### Your assignment
Look below for the line with "NEWS IN CATEGORIES" and the line with "Vakkundig team". Copy exactly those two lines and every line between, but not the pictures.
- Opening Delimiter -
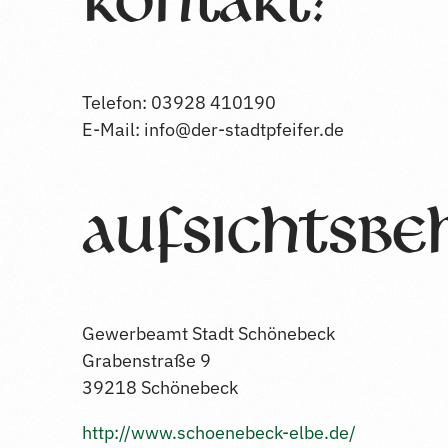
Kontakt:
Telefon: 03928 410190
E-Mail: info@der-stadtpfeifer.de
Aufsichtsbe
Gewerbeamt Stadt Schönebeck
Grabenstraße 9
39218 Schönebeck
http://www.schoenebeck-elbe.de/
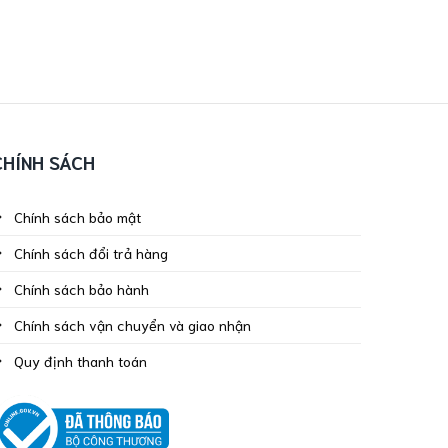
CHÍNH SÁCH
Chính sách bảo mật
Chính sách đổi trả hàng
Chính sách bảo hành
Chính sách vận chuyển và giao nhận
Quy định thanh toán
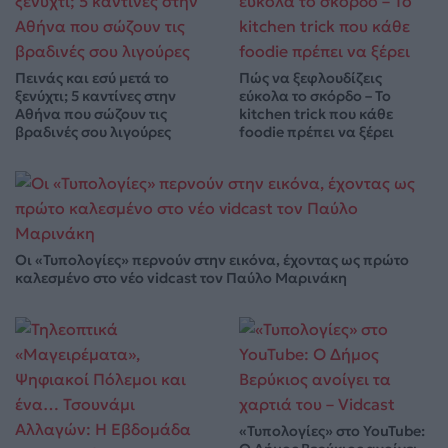
Πεινάς και εσύ μετά το
Πώς να ξεφλουδίζεις
ξενύχτι; 5 καντίνες στην
εύκολα το σκόρδο – Το
Αθήνα που σώζουν τις
kitchen trick που κάθε
βραδινές σου λιγούρες
foodie πρέπει να ξέρει
Οι «Τυπολογίες» περνούν στην εικόνα, έχοντας ως πρώτο
καλεσμένο στο νέο vidcast τον Παύλο Μαρινάκη
«Τυπολογίες» στο YouTube:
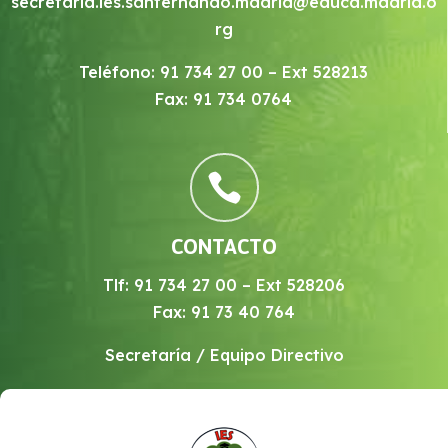
secretaria.ies.sanfernando.madrid@educa.madrid.o
rg
Teléfono: 91 734 27 00 – Ext 528213
Fax: 91 734 0764

CONTACTO
Tlf: 91 734 27 00 – Ext 528206
Fax: 91 73 40 764
Secretaría / Equipo Directivo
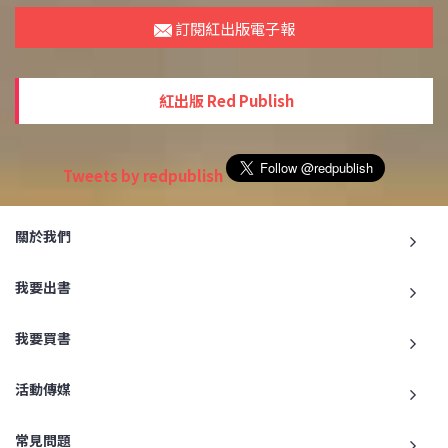
訂閱紅出版電子報
紅出版 Red Publish
Tweets by redpublish
關於我們
我要出書
我要買書
活動傳媒
常見問題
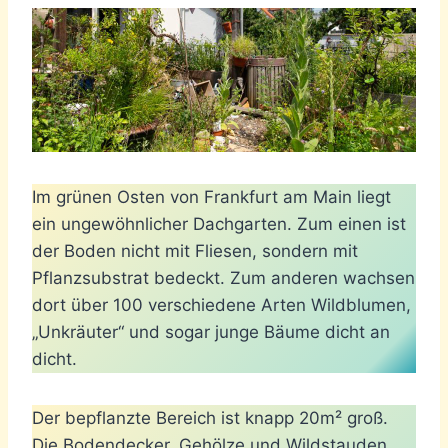
Im grünen Osten von Frankfurt am Main liegt
ein ungewöhnlicher Dachgarten. Zum einen ist
der Boden nicht mit Fliesen, sondern mit
Pflanzsubstrat bedeckt. Zum anderen wachsen
dort über 100 verschiedene Arten Wildblumen,
„Unkräuter“ und sogar junge Bäume dicht an
dicht.
Der bepflanzte Bereich ist knapp 20m² groß.
Die Bodendecker, Gehölze und Wildstauden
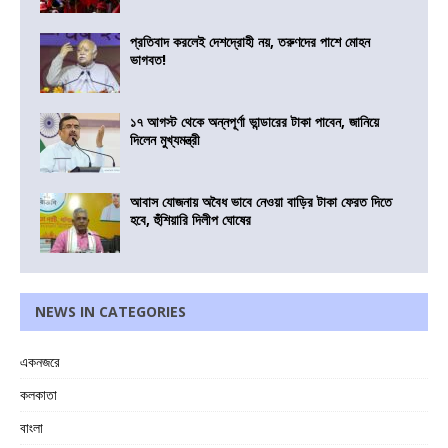
প্রতিবাদ করলেই দেশদ্রোহী নয়, তরুণদের পাশে মোহন
ভাগবত!
১৭ আগস্ট থেকে অন্নপূর্ণা ভান্ডারের টাকা পাবেন, জানিয়ে
দিলেন মুখ্যমন্ত্রী
আবাস যোজনায় অবৈধ ভাবে নেওয়া বাড়ির টাকা ফেরত দিতে
হবে, হুঁশিয়ারি দিলীপ ঘোষের
NEWS IN CATEGORIES
একনজরে
কলকাতা
বাংলা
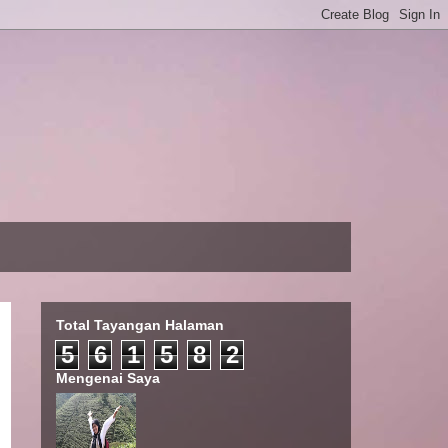
Total Tayangan Halaman
5
6
1
5
8
2
Mengenai Saya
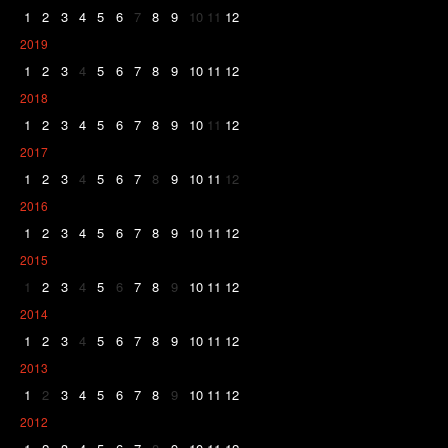
1
2
3
4
5
6
7
8
9
10
11
12
2019
1
2
3
4
5
6
7
8
9
10
11
12
2018
1
2
3
4
5
6
7
8
9
10
11
12
2017
1
2
3
4
5
6
7
8
9
10
11
12
2016
1
2
3
4
5
6
7
8
9
10
11
12
2015
1
2
3
4
5
6
7
8
9
10
11
12
2014
1
2
3
4
5
6
7
8
9
10
11
12
2013
1
2
3
4
5
6
7
8
9
10
11
12
2012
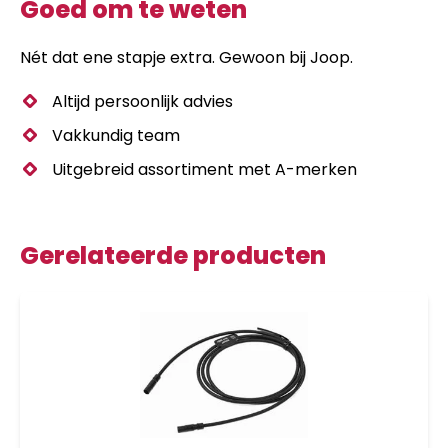
Goed om te weten
Nét dat ene stapje extra. Gewoon bij Joop.
Altijd persoonlijk advies
Vakkundig team
Uitgebreid assortiment met A-merken
Gerelateerde producten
- Closing Delimiter -
### Finished exercise
NEWS IN CATEGORIES
একনজরে
কলকাতা
বাংলা
Total Tayangan Halaman
5
6
1
5
8
2
Mengenai Saya
1
2
3
4
5
6
7
8
9
10
11
12
2019
1
2
3
4
5
6
7
8
9
10
11
12
2018
1
2
3
4
5
6
7
8
9
10
11
12
2017
1
2
3
4
5
6
7
8
9
10
11
12
2016
1
2
3
4
5
6
7
8
9
10
11
12
2015
1
2
3
4
5
6
7
8
9
10
11
12
2014
1
2
3
4
5
6
7
8
9
10
11
12
2013
1
2
3
4
5
6
7
8
9
10
11
12
2012
Goed om te weten
Nét dat ene stapje extra. Gewoon bij Joop.
Altijd persoonlijk advies
Vakkundig team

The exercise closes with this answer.